Era la carta de Dena, la que había recibido de manos de George Powhatan, en la montaña de Sugarloaf. Debía de estar en el bolsillo de sus pantalones cuando la mujer se llevó su ropa para lavarla. Debía de haberla guardado.

¡No era de extrañar que Macklin y Bezoar no la hubieran mencionado!

Gordon tomó la determinación de que el General nunca consiguiera aquella carta. Por muy locas que Dena y sus amigas estuviesen, merecían una oportunidad. Comenzó a romperla, dispuesto a comerse los trazos, pero Johnny lo detuvo.

—¡No, Gordon! Ha escrito algo en la última página.

—¿Quién? ¿Quién ha escrito…? —Gordon acercó el papel a la tenue luz de la luna que se introducía entre los tablones. Al fin vio unos garabatos hechos con lápiz, toscas letras de molde que contrastaban fuertemente bajo la culta escritura de Dena.

¿es verdad?

¿son las mujeres tan libres en el norte?

¿son algunos hombres buenos y fuertes a la vez?

¿morirá ella por ti?

Gordon estuvo largo rato mirando las sencillas y tristes palabras. Sus fantasmas lo seguían a todas partes, a pesar de la resignación recién hallada.

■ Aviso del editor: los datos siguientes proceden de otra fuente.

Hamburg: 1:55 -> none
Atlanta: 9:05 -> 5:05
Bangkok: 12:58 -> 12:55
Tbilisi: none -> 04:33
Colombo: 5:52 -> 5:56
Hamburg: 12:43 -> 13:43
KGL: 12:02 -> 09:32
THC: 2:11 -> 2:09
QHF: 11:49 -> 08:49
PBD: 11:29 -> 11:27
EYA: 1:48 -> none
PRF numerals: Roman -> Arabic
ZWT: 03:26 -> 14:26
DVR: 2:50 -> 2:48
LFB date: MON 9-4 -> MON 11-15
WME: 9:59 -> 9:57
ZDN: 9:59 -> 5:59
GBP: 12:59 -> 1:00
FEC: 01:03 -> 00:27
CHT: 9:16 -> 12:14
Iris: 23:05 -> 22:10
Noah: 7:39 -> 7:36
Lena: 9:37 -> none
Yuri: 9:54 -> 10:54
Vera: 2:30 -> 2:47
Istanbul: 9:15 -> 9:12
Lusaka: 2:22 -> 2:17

Aún le inquietaba lo que George Powhatan había dicho sobre los motivos de Dena.

Las Grandes Cosas no sueltan sus presas.

Masticó la carta despacio. No dejaría que Johnny compartiese su particular comida. Cada trozo se convirtió en una expiación, en un sacramento.

Aproximadamente una hora más tarde, se produjo una conmoción… una ceremonia de alguna clase. Al otro lado del claro, en el viejo almacén general de Agnes, una doble columna de soldados holnistas marchaban con un lento y sordo redoble de tambores. En medio de ellos caminaba un hombre alto y rubio. Gordon lo reconoció como uno de los holnistas con uniforme de camuflaje que habían acompañado a los siervos que dejaron al prisionero moribundo en su prisión.

—Debe de ser Isterman —comentó Johnny, fascinado—. Esto le enseñará a no olvidarse de informar a G-2.

Gordon advirtió que Johnny debía de haber visto demasiadas películas viejas sobre la Segunda Guerra Mundial, en la videoteca de Corvallis.

Al final de la línea de escoltas reconoció a Roger Septien. Pese a la oscuridad apreció que el antiguo bandolero montañés temblaba tanto que era casi incapaz de sostener el rifle.

La cultivada voz de Charles Bezoar sonó nerviosa, también, al leer los cargos. Isterman tenía la espalda apoyada en un gran árbol, el rostro impasible. Llevaba la ristra de trofeos sobre el pecho en bandolera…, como un repugnante fajín de medallas al valor.

Bezoar se hizo a un lado y Macklin se adelantó para hablar con el condenado. Macklin estrechó la mano a Isterman, lo besó en ambas mejillas y luego fue a situarse junto a su ayudante para contemplar el final. Un sargento con dos pendientes dio las escuetas órdenes. Los ejecutores se arrodillaron, levantaron los rifles y dispararon a la vez.

Excepto Roger Septien, que se desmayó.

El alto y rubio holnista yacía ahora sobre un charco de sangre al pie del árbol. Gordon pensó en el prisionero moribundo que había compartido su cautiverio durante tan poco tiempo y les había dicho tanto sin abrir siquiera los ojos.

—Que duermas bien, californiano —musitó—. Te has llevado a uno más de ellos contigo. Todos deberíamos hacerlo tan bien como tú.